Aumento – O avanço do fundo eleitoral para quase R$ 6 bilhões foi aprovado pelo Congresso no dia 15 de julho, em um dos últimos movimentos antes do recesso parlamentar. A LDO, que define as direções dos custos da máquina pública, foi sancionada na Câmara dos Deputados por 278 votos a 145. Já no Senado, o placar foi de 30 a 33. A aprovação foi alvo de críticas, principalmente pela participação de parlamentares bolsonaristas na votação.

Fica a cargo do presidente decidir se veta ou não a lei. Bolsonaro disse na semana passada que deveria vetar o fundo. Porém, destacou que a palavra final é do Congresso, que poderá manter ou derrubar o veto. O presidente chegou a culpar o vice-presidente da Câmara, deputado Marcelo Ramos (PL-AM), que rebateu afirmando que Bolsonaro “não tem noção do cargo que ocupa”.

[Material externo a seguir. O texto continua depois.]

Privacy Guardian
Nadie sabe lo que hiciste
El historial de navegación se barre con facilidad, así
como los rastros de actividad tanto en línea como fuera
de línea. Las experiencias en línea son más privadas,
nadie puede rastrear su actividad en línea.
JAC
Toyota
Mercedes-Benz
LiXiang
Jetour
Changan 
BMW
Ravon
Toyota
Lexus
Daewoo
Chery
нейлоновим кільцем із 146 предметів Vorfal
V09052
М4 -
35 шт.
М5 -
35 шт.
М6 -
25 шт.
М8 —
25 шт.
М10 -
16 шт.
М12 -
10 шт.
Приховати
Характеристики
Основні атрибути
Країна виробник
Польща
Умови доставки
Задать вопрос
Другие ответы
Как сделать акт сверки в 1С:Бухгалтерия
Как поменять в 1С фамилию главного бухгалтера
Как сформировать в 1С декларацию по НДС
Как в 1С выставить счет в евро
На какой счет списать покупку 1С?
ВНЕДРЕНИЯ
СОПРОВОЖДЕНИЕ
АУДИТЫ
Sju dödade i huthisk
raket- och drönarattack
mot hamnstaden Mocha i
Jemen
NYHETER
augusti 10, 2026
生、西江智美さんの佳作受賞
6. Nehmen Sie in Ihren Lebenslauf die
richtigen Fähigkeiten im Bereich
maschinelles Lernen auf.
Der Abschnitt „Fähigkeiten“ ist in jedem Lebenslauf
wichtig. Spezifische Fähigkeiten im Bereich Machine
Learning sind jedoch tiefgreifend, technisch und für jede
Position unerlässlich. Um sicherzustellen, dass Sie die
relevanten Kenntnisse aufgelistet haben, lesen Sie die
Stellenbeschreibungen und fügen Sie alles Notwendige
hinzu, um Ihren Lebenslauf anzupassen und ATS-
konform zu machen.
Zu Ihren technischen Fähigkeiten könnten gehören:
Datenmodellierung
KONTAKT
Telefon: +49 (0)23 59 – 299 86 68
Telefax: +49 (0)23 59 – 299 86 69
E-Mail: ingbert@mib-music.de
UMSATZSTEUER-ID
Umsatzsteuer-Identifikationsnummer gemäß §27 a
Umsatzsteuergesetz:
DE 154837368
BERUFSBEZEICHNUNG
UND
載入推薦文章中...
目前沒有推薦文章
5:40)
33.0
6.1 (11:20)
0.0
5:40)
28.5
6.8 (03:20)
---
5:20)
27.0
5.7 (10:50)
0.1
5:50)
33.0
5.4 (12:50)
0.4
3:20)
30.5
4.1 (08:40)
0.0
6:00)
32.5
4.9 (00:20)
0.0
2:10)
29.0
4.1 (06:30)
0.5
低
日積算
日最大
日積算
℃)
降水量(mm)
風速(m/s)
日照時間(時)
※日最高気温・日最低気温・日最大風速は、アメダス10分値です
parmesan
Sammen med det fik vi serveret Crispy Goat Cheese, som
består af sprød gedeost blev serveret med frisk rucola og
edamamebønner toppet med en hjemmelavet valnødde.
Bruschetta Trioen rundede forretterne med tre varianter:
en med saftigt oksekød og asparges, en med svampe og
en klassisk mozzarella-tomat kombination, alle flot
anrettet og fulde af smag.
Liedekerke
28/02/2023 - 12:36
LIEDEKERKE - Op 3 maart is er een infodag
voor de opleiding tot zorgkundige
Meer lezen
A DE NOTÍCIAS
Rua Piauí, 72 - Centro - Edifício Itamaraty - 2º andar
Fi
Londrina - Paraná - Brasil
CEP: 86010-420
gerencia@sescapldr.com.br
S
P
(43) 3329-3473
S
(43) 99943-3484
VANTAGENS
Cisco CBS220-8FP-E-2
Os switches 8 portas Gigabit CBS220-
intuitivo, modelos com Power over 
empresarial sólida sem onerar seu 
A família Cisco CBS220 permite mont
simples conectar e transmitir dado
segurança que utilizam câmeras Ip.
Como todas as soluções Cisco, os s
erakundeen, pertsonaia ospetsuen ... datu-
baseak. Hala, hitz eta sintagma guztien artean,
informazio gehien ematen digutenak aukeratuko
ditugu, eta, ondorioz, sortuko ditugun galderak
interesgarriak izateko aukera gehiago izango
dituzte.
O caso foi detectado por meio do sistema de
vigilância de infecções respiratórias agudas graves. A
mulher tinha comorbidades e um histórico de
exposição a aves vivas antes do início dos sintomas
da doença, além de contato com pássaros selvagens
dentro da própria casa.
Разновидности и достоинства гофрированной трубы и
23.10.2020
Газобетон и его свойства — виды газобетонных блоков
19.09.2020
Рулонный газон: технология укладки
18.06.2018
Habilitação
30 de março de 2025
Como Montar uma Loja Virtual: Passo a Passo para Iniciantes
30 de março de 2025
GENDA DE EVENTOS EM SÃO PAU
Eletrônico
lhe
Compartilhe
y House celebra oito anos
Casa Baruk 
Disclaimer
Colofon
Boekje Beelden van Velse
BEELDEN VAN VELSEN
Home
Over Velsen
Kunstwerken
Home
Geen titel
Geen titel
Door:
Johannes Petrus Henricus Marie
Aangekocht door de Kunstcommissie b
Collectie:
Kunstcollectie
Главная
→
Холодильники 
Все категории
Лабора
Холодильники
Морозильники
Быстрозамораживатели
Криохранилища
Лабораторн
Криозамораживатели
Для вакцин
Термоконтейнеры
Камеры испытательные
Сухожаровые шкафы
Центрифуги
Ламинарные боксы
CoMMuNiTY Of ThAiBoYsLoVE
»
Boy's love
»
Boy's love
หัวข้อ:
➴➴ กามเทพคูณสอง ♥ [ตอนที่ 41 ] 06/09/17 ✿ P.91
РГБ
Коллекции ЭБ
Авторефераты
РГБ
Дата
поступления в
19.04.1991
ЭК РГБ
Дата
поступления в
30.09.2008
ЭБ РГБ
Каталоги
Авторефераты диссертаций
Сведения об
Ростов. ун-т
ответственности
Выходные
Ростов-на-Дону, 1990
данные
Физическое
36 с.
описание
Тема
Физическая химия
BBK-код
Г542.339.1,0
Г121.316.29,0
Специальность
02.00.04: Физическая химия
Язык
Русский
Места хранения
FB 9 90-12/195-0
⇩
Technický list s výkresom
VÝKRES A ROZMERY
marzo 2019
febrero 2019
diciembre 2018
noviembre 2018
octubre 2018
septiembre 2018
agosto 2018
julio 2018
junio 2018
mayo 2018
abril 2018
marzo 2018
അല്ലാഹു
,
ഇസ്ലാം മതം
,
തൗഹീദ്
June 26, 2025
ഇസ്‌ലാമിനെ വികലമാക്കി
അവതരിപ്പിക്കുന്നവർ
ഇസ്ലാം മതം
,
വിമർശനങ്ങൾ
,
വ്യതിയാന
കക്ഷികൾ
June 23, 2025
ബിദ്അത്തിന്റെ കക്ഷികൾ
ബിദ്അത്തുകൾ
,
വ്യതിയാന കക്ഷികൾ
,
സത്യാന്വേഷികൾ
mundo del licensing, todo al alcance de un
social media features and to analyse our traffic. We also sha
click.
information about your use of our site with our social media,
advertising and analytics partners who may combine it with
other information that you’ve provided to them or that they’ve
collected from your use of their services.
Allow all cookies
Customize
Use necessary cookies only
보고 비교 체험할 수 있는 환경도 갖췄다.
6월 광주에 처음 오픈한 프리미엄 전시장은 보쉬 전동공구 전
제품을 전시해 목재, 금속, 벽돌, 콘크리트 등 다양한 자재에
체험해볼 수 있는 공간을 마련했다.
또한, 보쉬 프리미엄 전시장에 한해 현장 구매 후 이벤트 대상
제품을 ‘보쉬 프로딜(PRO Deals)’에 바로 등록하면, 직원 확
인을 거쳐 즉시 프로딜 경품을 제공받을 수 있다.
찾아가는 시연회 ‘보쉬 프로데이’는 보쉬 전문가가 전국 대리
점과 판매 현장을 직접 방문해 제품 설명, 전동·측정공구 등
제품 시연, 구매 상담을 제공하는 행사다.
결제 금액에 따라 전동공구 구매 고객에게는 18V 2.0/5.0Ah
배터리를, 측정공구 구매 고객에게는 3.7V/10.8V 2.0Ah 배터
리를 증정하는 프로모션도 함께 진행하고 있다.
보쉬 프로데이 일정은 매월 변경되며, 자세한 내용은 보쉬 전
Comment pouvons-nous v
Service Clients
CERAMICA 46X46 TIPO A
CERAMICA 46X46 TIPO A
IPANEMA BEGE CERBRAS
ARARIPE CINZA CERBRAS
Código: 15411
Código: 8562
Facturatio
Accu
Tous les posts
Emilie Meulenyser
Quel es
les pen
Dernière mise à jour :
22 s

Ramos afirma que o presidente arma um acordão com o centrão para dobrar o valor do fundo eleitoral, de R$ 1,7 bilhão para R$ 4 bilhões, com reajuste acima da inflação.

Bolsonaro também sugeriu que a correção deveria ter sido feito pela inflação. “No ano retrasado, eu sancionei algo parecido, mas levando-se em conta a inflação do período. Eu não tinha como vetar. Alguns queriam que eu vetasse mesmo assim. Se eu vetar, eu incurso no artigo 85 da Constituição, que fala dos crimes de responsabilidade”.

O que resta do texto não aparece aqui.